In 1598 Ferdinand II of the Habsburgs issued a decree that all Protestant teachers and preachers had to leave Carniolan cities and squares in 14 days.
In Slovenia Protestantism was most effective and widely spread in the 16th century during the Reformation. The Protestant movement – its most popular form in Carniola was Lutheranism – supported the development of Slovenian literary language, which allowed for Slovenian literature and education to spread for the first time, and the first public library was opened. All this enabled and directed the development of Slovenia to a modern nation.

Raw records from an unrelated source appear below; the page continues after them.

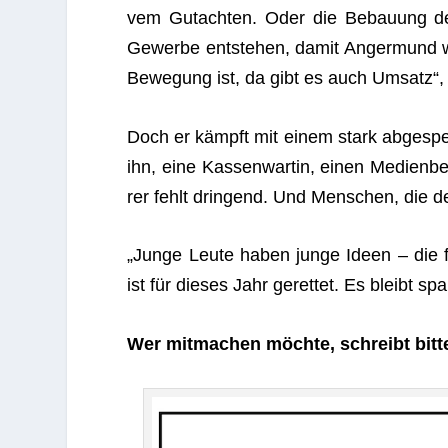
vem Gut­ach­ten. Oder die Bebau­ung de
Gewerbe ent­ste­hen, damit Anger­mund 
Bewe­gung ist, da gibt es auch Umsatz“, i
Doch er kämpft mit einem stark abge­speck
ihn, eine Kas­sen­war­tin, einen Medi­en­be­
rer fehlt drin­gend. Und Men­schen, die d
„Junge Leute haben junge Ideen – die feh
ist für die­ses Jahr geret­tet. Es bleibt
Wer mit­ma­chen möchte, schreibt bitt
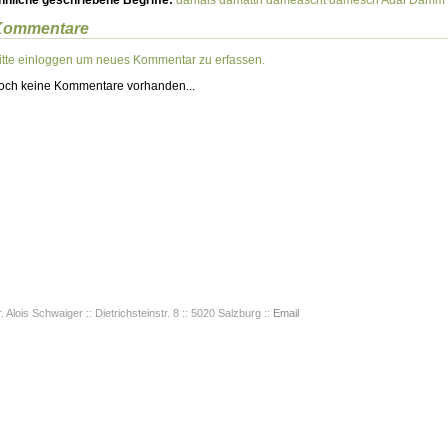
hnliche geschriebene Begriffe:
dåmåis
damåttn
dameascht
damesch Adal
Damm
Kommentare
itte einloggen um neues Kommentar zu erfassen.
och keine Kommentare vorhanden...
. Alois Schwaiger :: Dietrichsteinstr. 8 :: 5020 Salzburg ::
Email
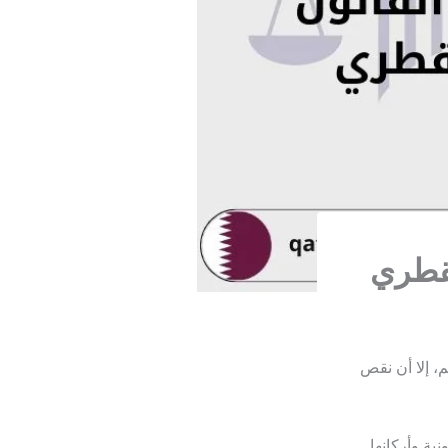
لقطري
م، إلا أن نقص
نية وأركانها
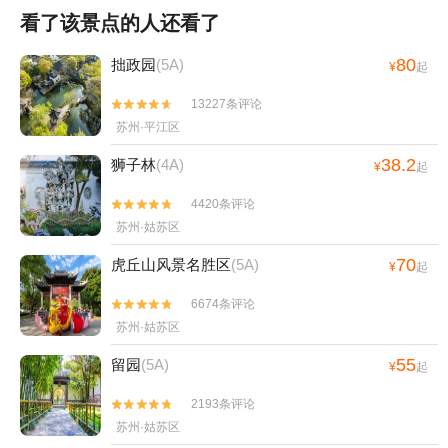
看了该景点的人还看了
80
拙政园
(5A)
¥
起
13227条评论


苏州·平江区
38.2
狮子林
(4A)
¥
起
4420条评论


苏州·姑苏区
70
虎丘山风景名胜区
(5A)
¥
起
6674条评论


苏州·姑苏区
55
留园
(5A)
¥
起
2193条评论


苏州·姑苏区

In response to all of this the Catholic Church initiated the Counter-Reformation, also called the Catholic Reformation, a period of Catholic resurgence which began with the Council of Trent (1545 – 1563) and, in greater part but not completely, ended with the conclusion of European wars of religion in 1648.
In Slovenian lands the Counter-Reformation arrived at the end of the 16th century and was led by the Habsburg Archduke Ferdinand II, who ordered the Protestant groups of of inner Austria to return to the Catholic faith or leave the country.
During the Counter-Reformation special religious commissions were established, which, accompanied by soldiers, expelled Protestant preachers, abolished Protestant schools, demolished Protestant churches and cemeteries, burned books, and expelled Protestant families who refused to renounce their religion. In Styria they were led by Bishop Martin Brener and in Carniola and Carinthia by Tomaž Hren.
Following the Counter-Reformation’s onset, publication of Slovenian books died out and Protestantism was only preserved in Prekmurje.
Currently the most famous living Protestant in Slovenia is perhaps Milan Kučan, Slovenia’s first president, who was born into a Lutheran teacher’s family in Prekmurje.